| Assignment |
Each line in the entries below that holds the string "sobre" must be copied.

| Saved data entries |
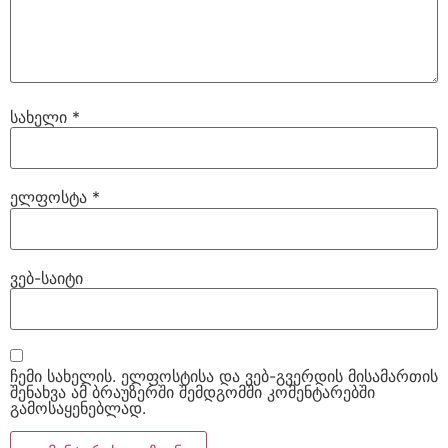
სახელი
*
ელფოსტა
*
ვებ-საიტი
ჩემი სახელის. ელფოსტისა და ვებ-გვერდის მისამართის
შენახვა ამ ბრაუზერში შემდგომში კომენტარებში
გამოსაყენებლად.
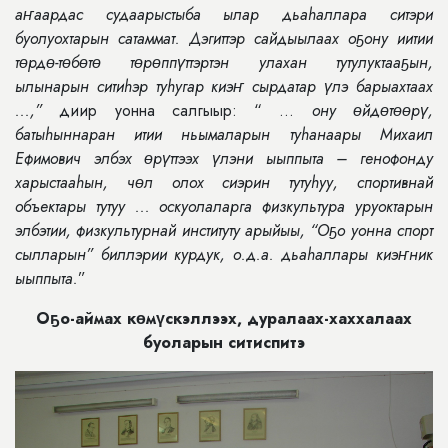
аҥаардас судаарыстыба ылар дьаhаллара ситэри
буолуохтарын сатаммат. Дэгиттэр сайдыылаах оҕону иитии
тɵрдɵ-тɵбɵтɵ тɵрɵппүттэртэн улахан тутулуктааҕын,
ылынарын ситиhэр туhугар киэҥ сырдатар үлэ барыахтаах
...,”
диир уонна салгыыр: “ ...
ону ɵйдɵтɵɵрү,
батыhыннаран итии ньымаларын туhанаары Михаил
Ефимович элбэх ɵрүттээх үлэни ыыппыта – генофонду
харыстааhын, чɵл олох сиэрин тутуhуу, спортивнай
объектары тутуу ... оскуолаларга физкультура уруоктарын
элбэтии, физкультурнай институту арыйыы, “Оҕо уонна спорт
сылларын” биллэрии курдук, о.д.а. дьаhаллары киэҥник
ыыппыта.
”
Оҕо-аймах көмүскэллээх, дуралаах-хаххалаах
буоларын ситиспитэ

* * *

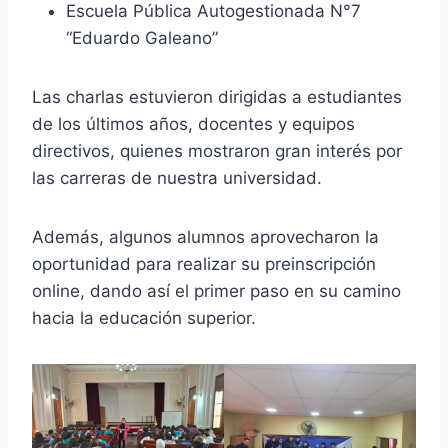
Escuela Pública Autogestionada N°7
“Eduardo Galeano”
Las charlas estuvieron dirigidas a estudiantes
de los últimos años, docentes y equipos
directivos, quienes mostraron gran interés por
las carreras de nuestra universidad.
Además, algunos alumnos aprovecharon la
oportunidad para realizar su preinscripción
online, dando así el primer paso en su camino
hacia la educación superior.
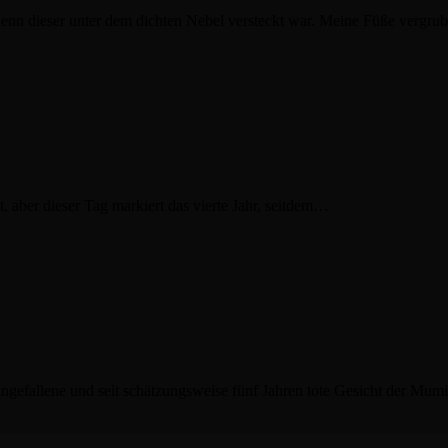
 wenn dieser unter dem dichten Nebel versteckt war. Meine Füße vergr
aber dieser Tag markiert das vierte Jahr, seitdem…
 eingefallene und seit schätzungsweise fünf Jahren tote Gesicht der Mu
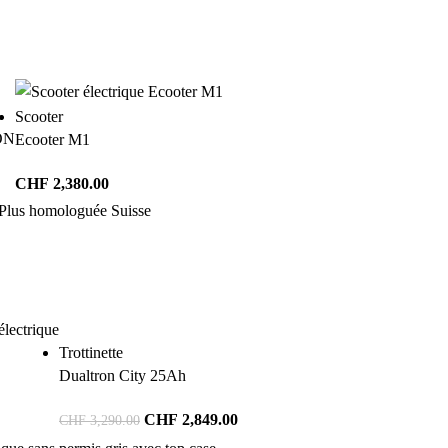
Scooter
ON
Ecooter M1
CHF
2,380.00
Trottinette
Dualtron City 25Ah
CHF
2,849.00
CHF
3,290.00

==

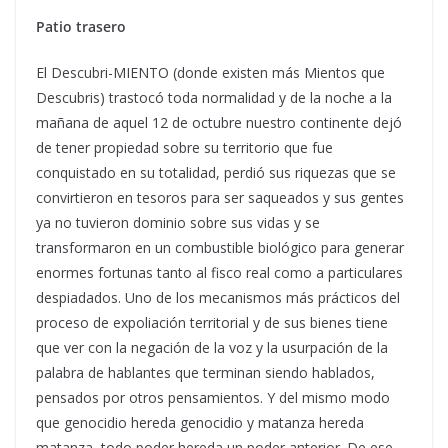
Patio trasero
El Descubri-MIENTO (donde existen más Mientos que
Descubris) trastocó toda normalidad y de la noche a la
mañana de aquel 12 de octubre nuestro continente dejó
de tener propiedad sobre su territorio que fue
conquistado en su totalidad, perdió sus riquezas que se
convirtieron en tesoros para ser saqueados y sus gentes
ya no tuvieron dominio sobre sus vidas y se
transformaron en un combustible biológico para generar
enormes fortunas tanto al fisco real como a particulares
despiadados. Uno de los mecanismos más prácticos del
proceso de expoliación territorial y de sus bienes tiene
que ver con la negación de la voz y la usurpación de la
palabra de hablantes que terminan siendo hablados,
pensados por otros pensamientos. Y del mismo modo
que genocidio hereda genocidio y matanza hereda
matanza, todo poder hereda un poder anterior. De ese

| Task result |
de tener propiedad sobre su territorio que fue
ya no tuvieron dominio sobre sus vidas y se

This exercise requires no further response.